## Instructions to follow
Pictures stay out of the output. Return exactly the lines below from the one with "Cursos por Professor" down to the one with "histórico y artístico.", both included, and nothing more.

## Data
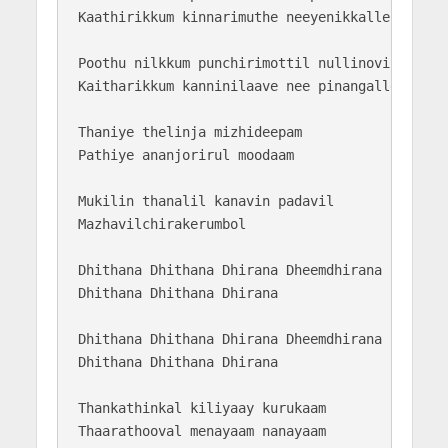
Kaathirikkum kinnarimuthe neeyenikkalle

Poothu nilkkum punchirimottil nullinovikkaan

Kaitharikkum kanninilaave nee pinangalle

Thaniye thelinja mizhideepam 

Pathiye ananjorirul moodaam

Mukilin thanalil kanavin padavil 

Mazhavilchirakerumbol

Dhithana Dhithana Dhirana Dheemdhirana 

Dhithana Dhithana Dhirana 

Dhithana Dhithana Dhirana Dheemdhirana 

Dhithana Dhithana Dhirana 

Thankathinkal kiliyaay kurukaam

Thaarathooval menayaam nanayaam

...

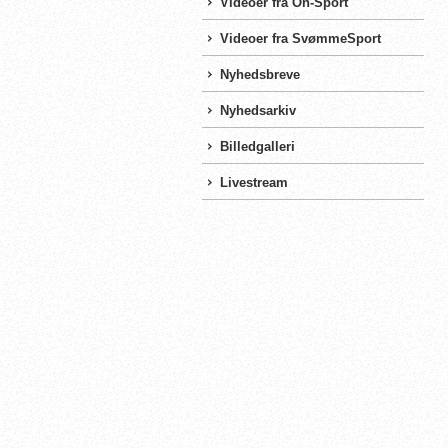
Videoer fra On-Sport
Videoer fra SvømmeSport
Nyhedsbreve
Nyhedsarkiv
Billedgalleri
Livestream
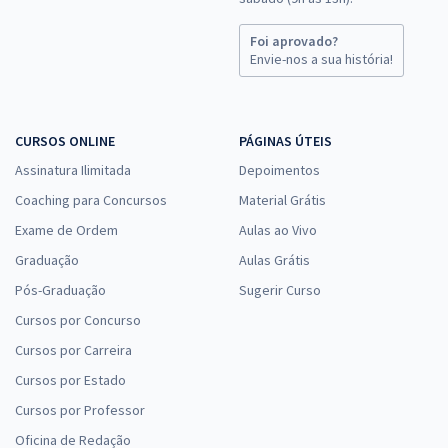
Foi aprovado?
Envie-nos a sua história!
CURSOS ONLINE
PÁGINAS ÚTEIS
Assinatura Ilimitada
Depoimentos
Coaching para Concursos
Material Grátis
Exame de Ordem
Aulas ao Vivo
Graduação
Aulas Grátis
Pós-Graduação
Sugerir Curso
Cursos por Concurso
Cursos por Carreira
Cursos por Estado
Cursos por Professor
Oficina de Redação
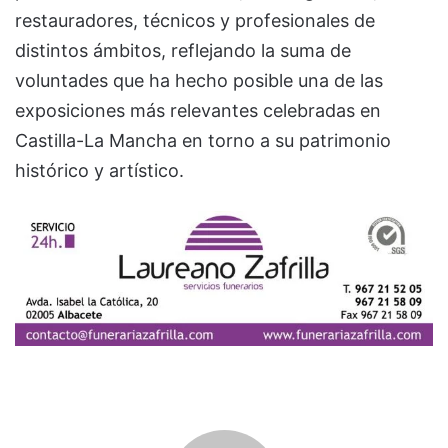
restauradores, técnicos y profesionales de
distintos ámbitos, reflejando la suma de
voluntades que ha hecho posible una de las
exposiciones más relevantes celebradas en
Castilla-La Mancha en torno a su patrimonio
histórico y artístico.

## Answer to this problem
Cursos por Professor
Oficina de Redação
restauradores, técnicos y profesionales de
distintos ámbitos, reflejando la suma de
voluntades que ha hecho posible una de las
exposiciones más relevantes celebradas en
Castilla-La Mancha en torno a su patrimonio
histórico y artístico.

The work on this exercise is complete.